My studio is an intense heated room flow practice that eschews mirrors and even discourages looking at other participants. The goal is inside you: no competitiveness with others, no “right” way to practice yoga.  So, for the first several hundred classes, I barely looked at others taking poses a few feet away.

As a result, I felt inadequate for years mainly because of one pose: wheel.  In wheel, you lie on your back, belly button sky ward, and try to hoist yourself up on your hands and feet in a reverse arch.

It took over a year for me to do one single wheel. I felt like a loser because I just don’t have the right combination of core and upper body strength to hold wheel for the rigors of 10 long breaths, repeated four to five times in the space of three minutes.  I always go up into wheel later than the teachers’ prompt and I exit the pose embarrassingly early.

For years, I thought I was the only one who couldn’t quite get this pose “right.”

Then one day, after I flopped down mid-wheel, I snuck a sacrilegious look around the studio.

There were at least 30 women in the room in addition to me.

How many were up, holding wheel?



Everyone else was lying on their backs, staring at the ceiling, eyes averted or closed in shame, probably feeling as shitty as I was.

Turns out I am not the only weakling loser at Down Dog.  We all are!  Well, at least 99% of us.

I felt so good that I popped right up into the strongest wheel of my yoga career.

All this reminds me of motherhood.  I’ve spent 16 years trying not to judge other mothers.  I have tried not to even LOOK at how they are approaching motherhood.  I’ve always figured they were mostly doing motherhood better than I was.

As a result, I inadvertently made myself feel terrible about my own parenting – because, just like in yoga class, I assumed everyone else was getting it close to perfect.  No one else was yelling at her kids the way I was.  No one else dreamt of sleeping late, in a quiet house, once her kids were grown and gone.  No one else watched one more episode of Breaking Bad instead of going to help with math homework.  No other mother ever looked at a pregnant woman and felt sorry for her future.
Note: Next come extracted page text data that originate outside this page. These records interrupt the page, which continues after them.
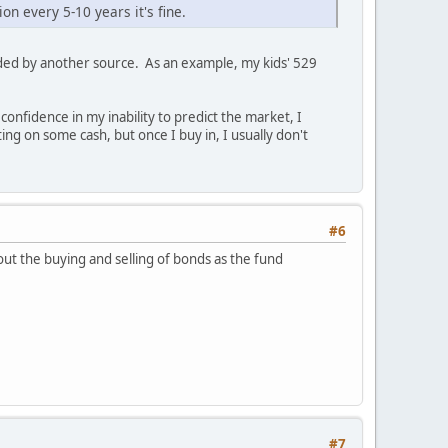
on every 5-10 years it's fine.
ded by another source. As an example, my kids' 529
onfidence in my inability to predict the market, I
ng on some cash, but once I buy in, I usually don't
#6
ut the buying and selling of bonds as the fund
#7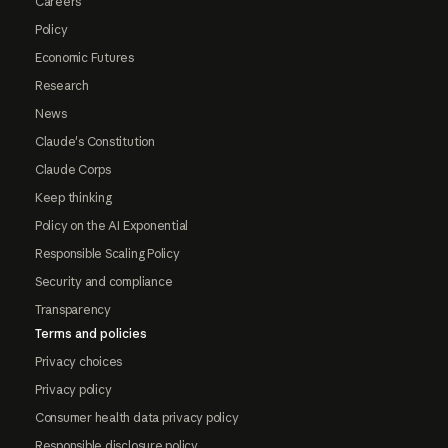
Careers
Policy
Economic Futures
Research
News
Claude's Constitution
Claude Corps
Keep thinking
Policy on the AI Exponential
Responsible Scaling Policy
Security and compliance
Transparency
Terms and policies
Privacy choices
Privacy policy
Consumer health data privacy policy
Responsible disclosure policy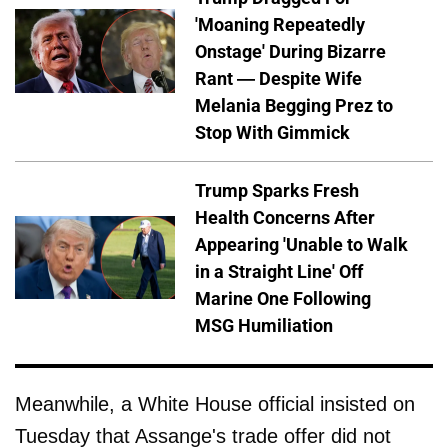
'Moaning Repeatedly
Onstage' During Bizarre
Rant — Despite Wife
Melania Begging Prez to
Stop With Gimmick
Trump Sparks Fresh
Health Concerns After
Appearing 'Unable to Walk
in a Straight Line' Off
Marine One Following
MSG Humiliation
Meanwhile, a White House official insisted on
Tuesday that Assange's trade offer did not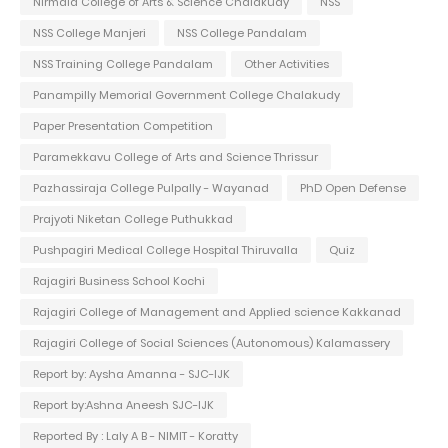
Nirmala College of Arts & Science Chalakudy
NSS
NSS College Manjeri
NSS College Pandalam
NSS Training College Pandalam
Other Activities
Panampilly Memorial Government College Chalakudy
Paper Presentation Competition
Paramekkavu College of Arts and Science Thrissur
Pazhassiraja College Pulpally - Wayanad
PhD Open Defense
Prajyoti Niketan College Puthukkad
Pushpagiri Medical College Hospital Thiruvalla
Quiz
Rajagiri Business School Kochi
Rajagiri College of Management and Applied science Kakkanad
Rajagiri College of Social Sciences (Autonomous) Kalamassery
Report by: Aysha Amanna - SJC-IJK
Report by:Ashna Aneesh SJC-IJK
Reported By : Laly A B - NIMIT - Koratty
Since that day, I look around yoga class a lot.  I’ve noticed that even the most skilled yogis make mistakes – an awkwardly bent leg, a crooked bind, a back arched in ways that will eventually lead to the chiropractor.

I’ve noted also that spanking-new beginners can be unusually flexible and intuitively get a pose perfect on the first try, without even trying.  In other words, everyone does some stuff right and some stuff wrong.  No one is 100% perfect, and no one is 100% terrible.
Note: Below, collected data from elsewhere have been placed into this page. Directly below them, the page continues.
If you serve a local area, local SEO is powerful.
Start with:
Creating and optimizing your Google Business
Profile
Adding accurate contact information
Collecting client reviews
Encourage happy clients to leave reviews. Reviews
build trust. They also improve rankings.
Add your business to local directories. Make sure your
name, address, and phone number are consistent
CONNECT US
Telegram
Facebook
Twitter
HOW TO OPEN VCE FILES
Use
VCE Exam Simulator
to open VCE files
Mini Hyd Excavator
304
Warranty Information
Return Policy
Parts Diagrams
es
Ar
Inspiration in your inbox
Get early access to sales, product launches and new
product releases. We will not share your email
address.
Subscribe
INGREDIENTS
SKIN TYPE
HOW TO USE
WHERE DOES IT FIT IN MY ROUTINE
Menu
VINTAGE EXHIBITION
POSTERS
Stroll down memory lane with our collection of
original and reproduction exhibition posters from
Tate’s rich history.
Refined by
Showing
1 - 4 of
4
I’ve also come to appreciate that in most yoga classes, the teacher gives shout outs of encouragement to individuals.  In some classes, there is even an assistant who silently roams the room, offering gently “adjustments” to each pose.  Wouldn’t motherhood be so much better if we all did the same thing?  Can you imagine if we gave other moms shout outs of encouragement when we saw them doing something brilliant, and offered kind, subtle tips for ways to mother more gently and effectively in times of distress?

So the moral of the story is maybe, just maybe, it is okay to sneak a peak at other moms’ parenting styles.  To look closely at how they master, and sometimes fail to master, motherhood. To judge them, even.  To feel good about what we do right. To accept that we are all doing a few poses dead wrong.  To admit that we are clueless ourselves at times.  To help our fellow moms, who are in fact our mirrors.

The teachers often tell us, “It’s called yoga practice for a reason – not yoga perfect.”  Ah, if we could just adopt the same approach to motherhood.